Consider the following scenario. MIRI succeeds beyond my wildest expectations. It comes up with a friendliness theory, and then uses it to make provably friendly AGI before anyone else can make an unfriendly one. And then a year and a half later, we find that Eliezer Yudkowsky has become the designated god-emperor of the lightcone, and the rest of the major MIRI researchers are his ministers. Woops.

 

My guess for the probability of this type of scenario given a huge MIRI success along those lines is around 15%. The reasoning is straightforward. (1) We don't know what's going on inside any particular person's head. (2) Many or most humans are selfish. (3) Looking altruistic is more likely to draw support than explicitly setting out to take over the world. (5)  And human acting abilities, while limited, are likely adequate (for example, spies seem quite successful at concealing their motives). I'd say those four things are reasonably independent and sufficient for some deception to be happening, so guessing at some probabilities, it works out to something like 1×0.5×0.8×0.5 = 0.2† At least if the person is sufficiently determined to achieve their goal no matter what.

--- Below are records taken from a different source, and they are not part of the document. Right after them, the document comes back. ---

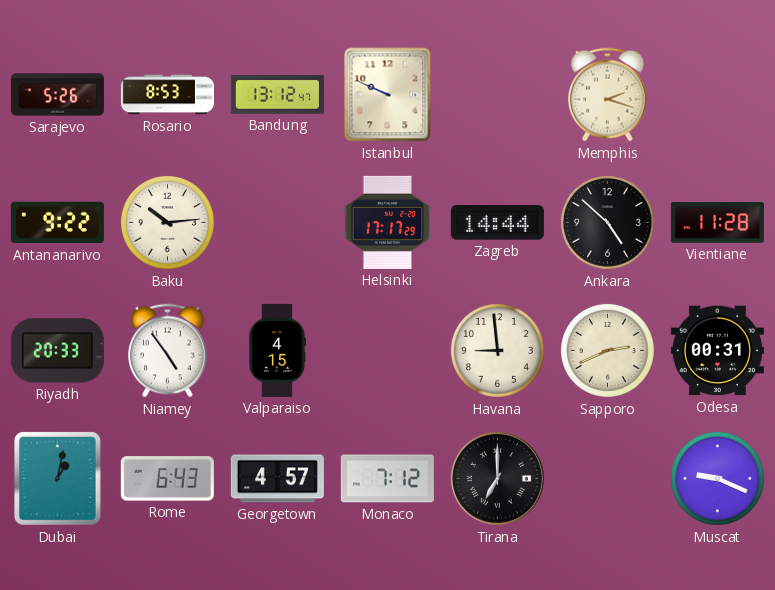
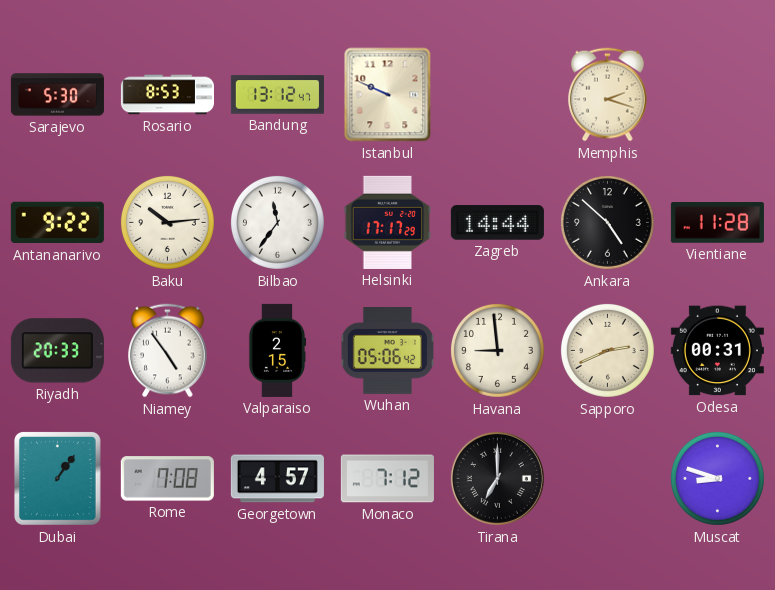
Sarajevo: 5:26 -> 5:30
Bilbao: none -> 11:36
Valparaiso: 4:15 -> 2:15
Wuhan: none -> 05:06
Dubai: 1:02 -> 1:06
Rome: 6:43 -> 7:08
Muscat: 9:19 -> 8:48
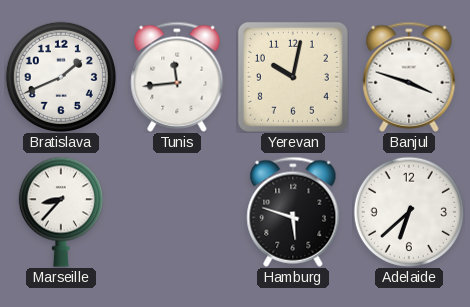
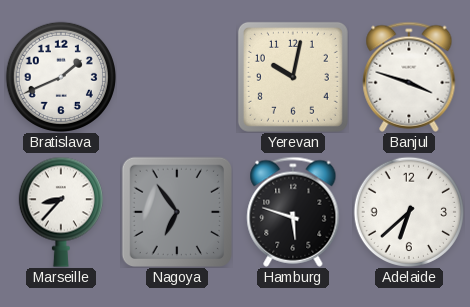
Tunis: 11:44 -> none
Nagoya: none -> 6:54
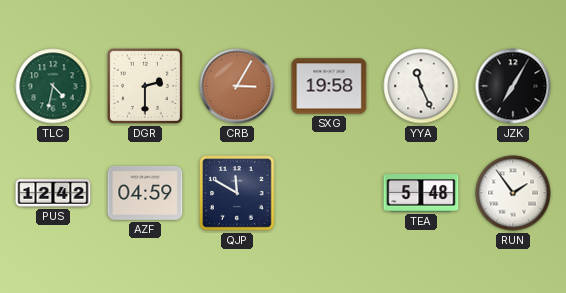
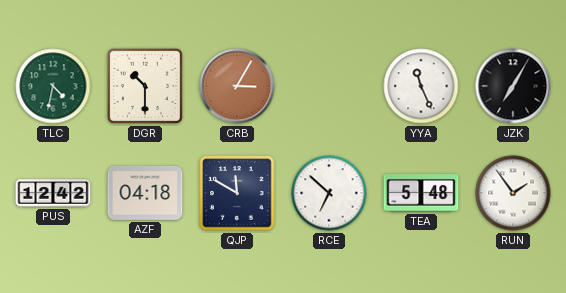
DGR: 2:30 -> 10:30
SXG: 19:58 -> none
AZF: 04:59 -> 04:18
RCE: none -> 6:52
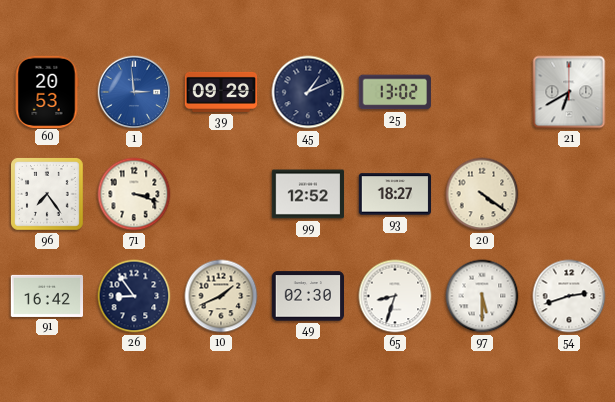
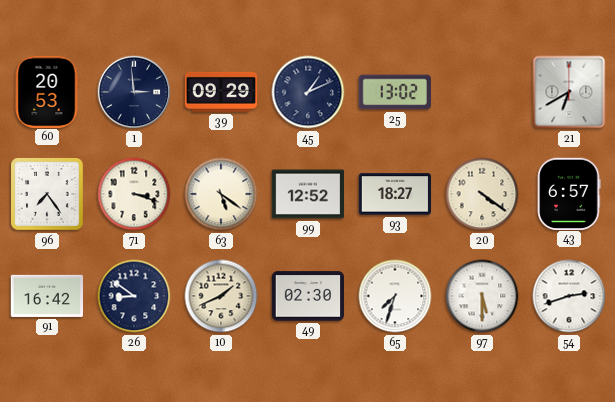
1 dial: blue -> navy
63: none -> 5:21
43: none -> 6:57
26: 8:54 -> 8:51
65: 8:33 -> 7:33
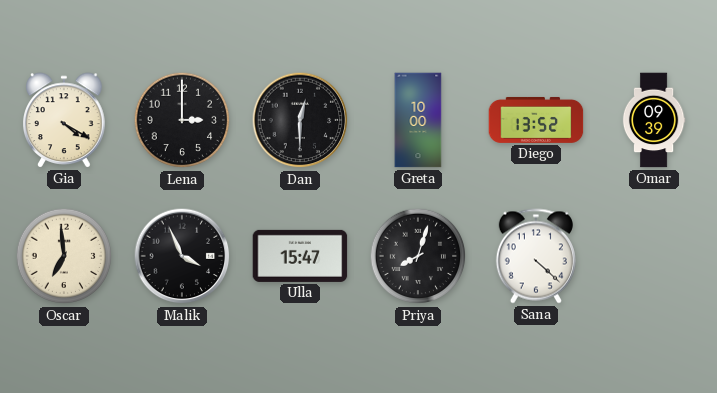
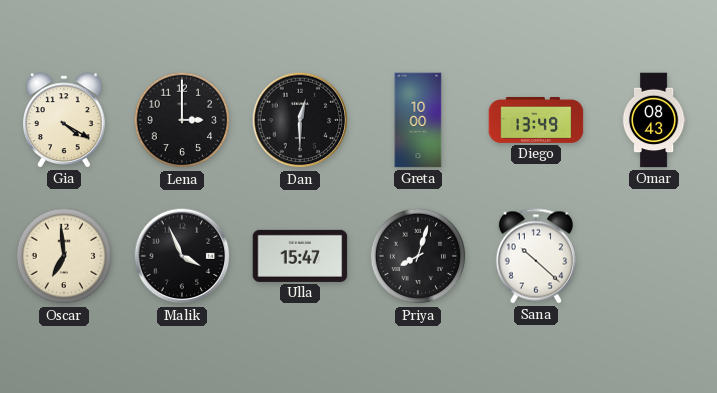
Diego: 13:52 -> 13:49
Omar: 09:39 -> 08:43
Sana: 4:22 -> 10:22
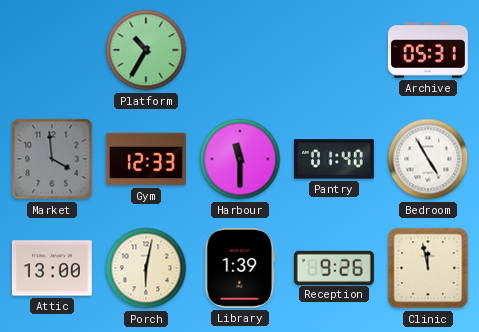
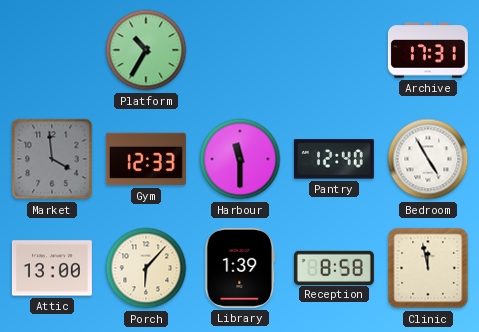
Archive: 05:31 -> 17:31
Pantry: 01:40 -> 12:40
Porch: 6:02 -> 6:07
Reception: 9:26 -> 8:58
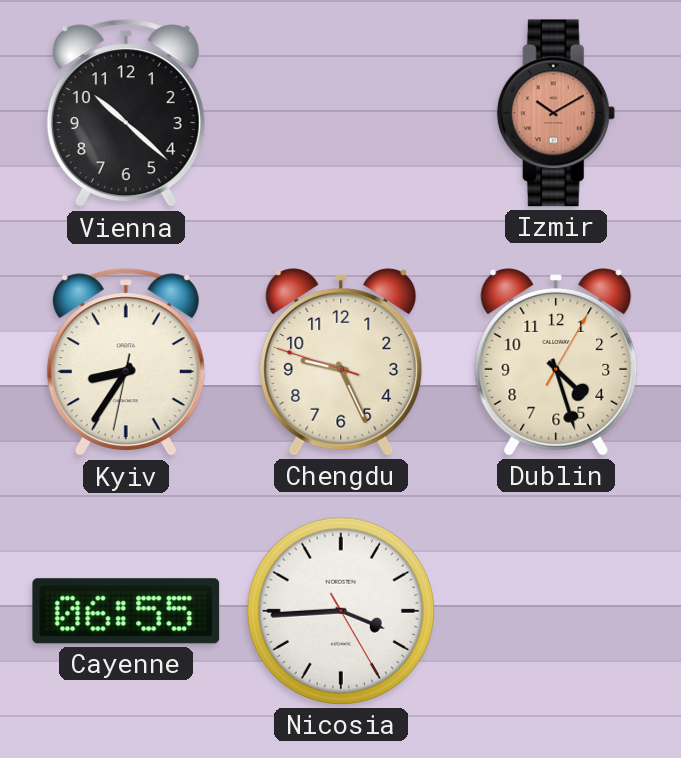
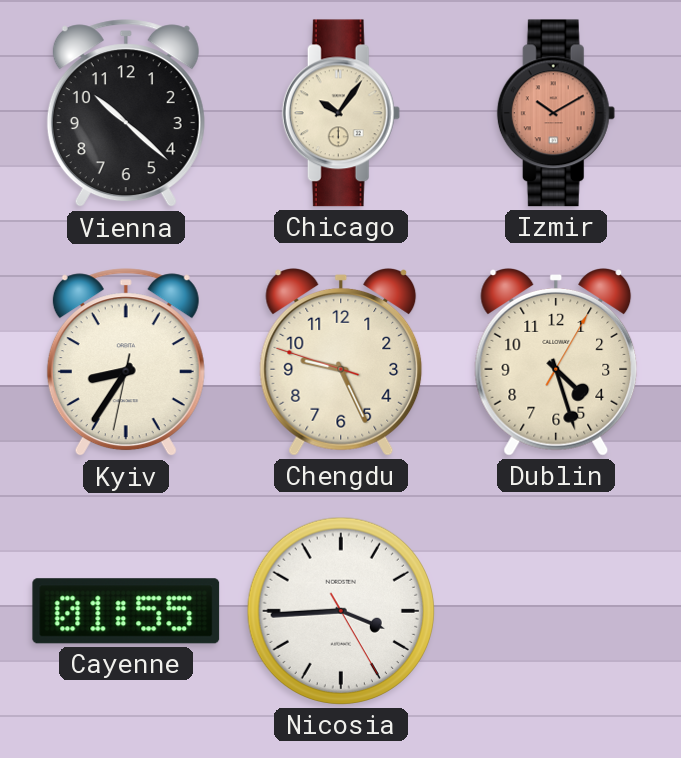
Chicago: none -> 10:06
Cayenne: 06:55 -> 01:55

Or to put it in a more interesting and LW-referring way, it has been argued that we might not be able to distinguish friendly from unfriendly AGI during their "take off" period, since both would probably act the same way to take over the world (before optimising it in a friendly or unfriendly way). We might also expect that as a person becomes more agenty, their behaviour more closely approximates that of an AGI, since an AGI is pretty much the embodiment of agency. It certainly seems like Eliezer is quite agenty for a human, so we clearly presently find ourselves in his take off period!

 

So, supposing we don't want god-emperor!Eliezer, what do we do? First, I think it is important to recognise that this problem is almost certainly not urgent. Selfish-Eliezer!optimisations and altruistic-Eliezer!optimisations probably require nearly the same work to not end up being paperclips!optimisations, so for the near future it doesn't particularly matter if he's secretly out to take over the world or not. In addition, having Eliezer be the god-emperor of the light cone is probably not all that bad—it might not be optimal, but it's likely to be very much better than any unfriendly outcome, and probably better than the status quo. It does, however, seem like a useful issue to address in the longer term for any organisation that plans to make a friendly(-ish) AGI.

 

Off-hand, I can think of three plausible ideas:

Extreme transparency (i.e. increase acting difficulty). If we attach microphones and cameras to all the main researchers and have a team of a hundred volunteers go over every minute of recordings every day, it would be hard to conceal any deceptive plans.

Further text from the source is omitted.